EV Charger Permitted Development: Home Charging Points (2025)
Domestic EV charge points are permitted development in England — no planning permission is needed in most cases. Here’s what the rules allow and where they don’t apply.
Quick Answer
Home EV chargers are permitted development — no planning permission needed
The installation of an electric vehicle charging point (including upstand) on a dwellinghouse or within its curtilage is permitted development under Part 2, Class B of the GPDO 2015. The main restrictions are: the charger cannot be within 2 metres of a highway boundary; it cannot be on a wall or roof fronting a highway; it must not project more than 0.2m from a wall surface; and it must be removed when no longer needed. In conservation areas, additional restrictions apply to visibility from highways.
What Is Permitted
Part 2, Class B of the GPDO 2015 permits the installation of an EV charging upstand or wall-mounted charging unit on a dwellinghouse or within its curtilage. The right covers:
- Wall-mounted EV charging units on the house or outbuilding
- Free-standing charging upstands within the curtilage
- Associated cabling and electrical connections (as ancillary works)
Most home chargers (7kW or 22kW units) are straightforward permitted development.

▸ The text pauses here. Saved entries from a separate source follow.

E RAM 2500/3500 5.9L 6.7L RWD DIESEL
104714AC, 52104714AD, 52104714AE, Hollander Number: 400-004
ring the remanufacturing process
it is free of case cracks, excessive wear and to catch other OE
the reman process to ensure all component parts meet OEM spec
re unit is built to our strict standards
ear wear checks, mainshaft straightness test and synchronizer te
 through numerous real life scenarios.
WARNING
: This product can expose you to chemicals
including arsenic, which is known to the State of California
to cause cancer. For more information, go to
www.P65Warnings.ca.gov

This covers the standard home charge point types — tethered or untethered, smart chargers, and Zappi/Ohme/Pod Point style units.
Key Conditions
| Condition | Detail |
|---|---|
| Highway distance (upstand) | A free-standing charging upstand must be at least 2 metres from any highway boundary |
| Highway-facing wall | A wall-mounted unit cannot be on a wall or roof that fronts a highway |
| Projection | A wall-mounted unit must not project more than 0.2 metres from the wall surface |
| Height | A free-standing upstand must not exceed 1.6 metres in height |
| Listed buildings | Does not apply to listed buildings |
| Removal | The unit must be removed when no longer needed and the wall/ground made good |
| Only one per parking space | A maximum of one charging upstand per parking space |
Conservation Areas and Listed Buildings
In conservation areas, EV chargers on walls or roofs are restricted if they face a highway — the same restriction as the general rule. In practice, a charger on the front of a house in a conservation area that faces the street will require planning permission. A charger in a rear courtyard or side wall not visible from the highway will generally be permitted development.

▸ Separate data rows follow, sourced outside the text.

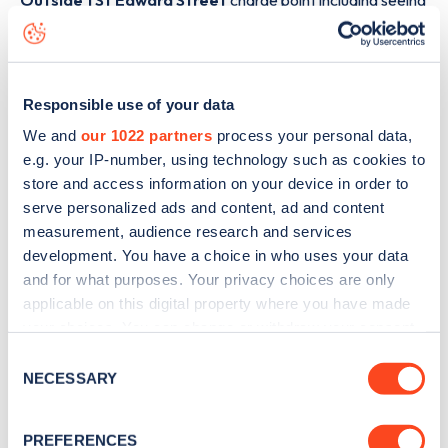
Outside 1 St Edward Street
charge point including seeing
live status data, is to
download the app
or view on the
web
map
.
Responsible use of your data
We and
our 1022 partners
process your personal data,
e.g. your IP-number, using technology such as cookies to
store and access information on your device in order to
serve personalized ads and content, ad and content
measurement, audience research and services
development. You have a choice in who uses your data
and for what purposes. Your privacy choices are only
applicable on this digital property where you have made
your choices. You can change or withdraw your consent
any time from the Cookie Declaration or by clicking on
Consent
Sign up for the Zapmap
the Privacy trigger icon.
NECESSARY
Selection
newsletter
If you allow, we would also like to:
PREFERENCES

Listed buildings: Part 2, Class B does not apply to listed buildings. For a listed building, planning permission and potentially listed building consent are needed for an EV charger installation — depending on whether the works affect the fabric of the listed building (drilling into a listed wall, for example, may require listed building consent).
EV Chargers at Flats
Part 2, Class B covers dwellinghouses (Class C3) and does not extend to the common areas of flatted developments. Individual flat owners cannot use Part 2, Class B to install a charger in the communal car park or on an external wall of the block.
However, Part 2, Class B does permit a charge point within the curtilage of a building containing one or more dwellings (which could include a block of flats), subject to the same conditions. The building owner (freeholder or management company) could potentially use this right. In practice, many communal charging installations in flat developments proceed via planning permission or through the Permitted Development rights under Class B of Part 2 as applied by the building owner.
The government’s Approved Document S (electric vehicle infrastructure) also imposes requirements on new residential developments to provide EV charging infrastructure — but this applies to new builds, not retrofits.